La situation actuelle a donc au moins pour mérite de faire tomber les illusions: la solution à deux Etats, qui reste la ligne défendue par l’Union européenne par exemple, apparaît de plus en plus comme un mirage, de même que l’arrêt de la colonisation. Il n’y a plus de «processus de paix». A vues humaines, le gouvernement israélien a réussi à imposer sa solution et la communauté internationale n’a pas le courage d’aller plus loin que la dénonciation prudente.

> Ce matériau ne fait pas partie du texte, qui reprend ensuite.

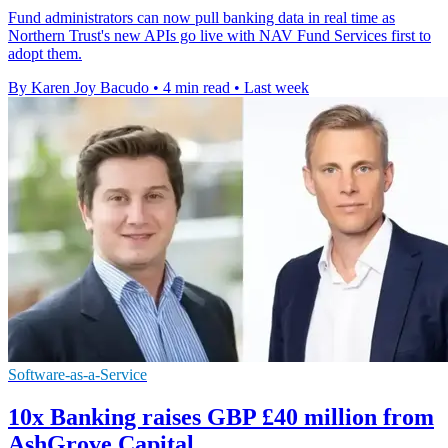
Fund administrators can now pull banking data in real time as
Northern Trust's new APIs go live with NAV Fund Services first to
adopt them.
By Karen Joy Bacudo
•
4 min read
•
Last week
Software-as-a-Service
10x Banking raises GBP £40 million from
AshGrove Capital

Enderlin conclut, néanmoins, en citant un ancien analyste du Shin Beth (services secrets israéliens): «Le statu quo n’est pas stable mais évolue dans la direction qui mène inexorablement les deux parties vers les sables mouvants d’une réalité binationale où Israël, dominateur, tenterait d’imposer sa volonté aux Palestiniens parqués dans des enclaves territoriales» (Le Monde diplomatique, janvier 2018, p. 5). La paix dans la justice n’est donc pas pour demain. Triste perspective, même si l’on a vu sous d’autre cieux que la solution par la force n’est pas une solution durable.

Le mystère de Jérusalem

Dans un tel contexte, le défi est de tenir, de soutenir ceux qui prônent des chemins pacifiques, de ne pas construire dans sa tête et dans son cœur de nouveaux murs qui s’ajoutent à ceux qui déjà défigurent nos paysages: c’est pour moi et pour ceux avec qui je vis un défi quotidien. Il y a un mystère de Jérusalem et de cette «Terre sainte»: berceau des trois religions monothéistes, elle a une sorte de vocation à amener les hommes à vivre ensemble dans la paix, en acceptant et même en tirant profit de leur diversité. C’est peut-être pour cela qu’il est si difficile d’y parvenir. Peut-être faut-il commencer par apaiser nos violences personnelles.


Le frère dominicain Jean-Jacques Pérennès est directeur de l’Ecole biblique et archéologique de Jérusalem. Extraits d’une circulaire à ses amis et connaissances.